Mulching is a great way to use compost. Spread compost several inches thick on top of the soil around plants, trees and shrubs. It will deter weeds and conserve water. Potting Soil for house plants can be made by mixing equal parts of compost with sand or soil.
How to Compost
Composting is easy! It is nature's way of recycling organic materials. Composting happens if leaves, grass and shrub clippings build up in layers and stay moist. But you can speed up the process, and if you do it in a convenient location, you reap the benefits as well as reducing yard waste.
Step 1 - Find a Suitable Place
Choose a sheltered shady spot that is handy for you. Put your bin near a water source but not where water stands.
Step 2 - Build a Compost Bin
There are many types of bins you can buy, but if you want to build your own, here are several ideas for simple bins using free or inexpensive materials:
- From wire fencing, make a round bin at least three feet in diameter. Ten feet of fencing will make a convenient sized bin.
- Make a square bin from snow fencing. Use 4-inch posts or a two by four at each corner for stability. Build a bin with four sides out of four foot square frames covered with wire mesh using one-by-four, or two-by-four lumber. Hinges and hooks on one side make it easy to open and close. If you have room, build a three-section bin. Turn the compost from one section into another from incoming, to working, to finished.
- Build a bin from cement blocks or old bricks, turn blocks on their sides to allow air to enter, or leave some spaces between the bricks. You can also compost without a bin, just by piling up your organic materials.
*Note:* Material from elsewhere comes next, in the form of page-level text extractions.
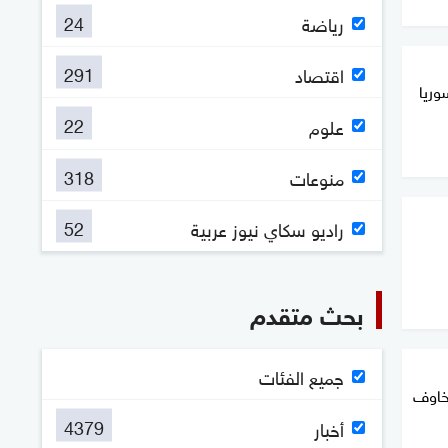
24
رياضة
291
اقتصاد
وريا
22
علوم
318
منوعات
52
راديو سكاي نيوز عربية
بحث متقدم
جميع الفئات
خاوف
4379
أخبار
However, your compost will "cook" faster if you enclose it in a structure.
Step 3 - Start Your Compost Pile
Layering the materials helps keep proportions right for efficient composting. Start with:
- 6- to 8-inch layer of coarse materials like weeds, shrub clippings, or wood chips.
- 1-inch layer of animal manure, if you have it.
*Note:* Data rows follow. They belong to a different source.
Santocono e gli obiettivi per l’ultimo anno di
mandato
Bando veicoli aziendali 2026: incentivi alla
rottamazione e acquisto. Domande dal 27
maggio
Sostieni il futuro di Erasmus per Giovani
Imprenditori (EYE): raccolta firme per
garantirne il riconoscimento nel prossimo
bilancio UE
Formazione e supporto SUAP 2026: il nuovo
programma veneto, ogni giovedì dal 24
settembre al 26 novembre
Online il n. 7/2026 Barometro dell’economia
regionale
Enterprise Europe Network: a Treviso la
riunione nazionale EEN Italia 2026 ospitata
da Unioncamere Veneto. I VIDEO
- 6- to 8-inch layer of mixed leaves, grass, and other yard waste. Mix grass clippings with dry woody materials. (A layer of grass alone should be less than 2 inches thick.) Materials that are less than 3/4 inch in size decompose the fastest. Shredding helps.
Water each layer as you add it, and be sure not to compact it because oxygen is important for composting. Repeat the layers as many times as necessary but for convenience do not make the heap more than 4 feet high.
Step 4 - Keep it Damp
Water the pile enough to keep it as damp as a wrung-out sponge. Turn or "churn" the pile once a week using a spading fork. This allows air to get inside the pile and helps the compost "cook" faster. Your compost should be ready in two to three months. Remember that composting doesn't happen overnight, and the heap will need regular tending to keep it working.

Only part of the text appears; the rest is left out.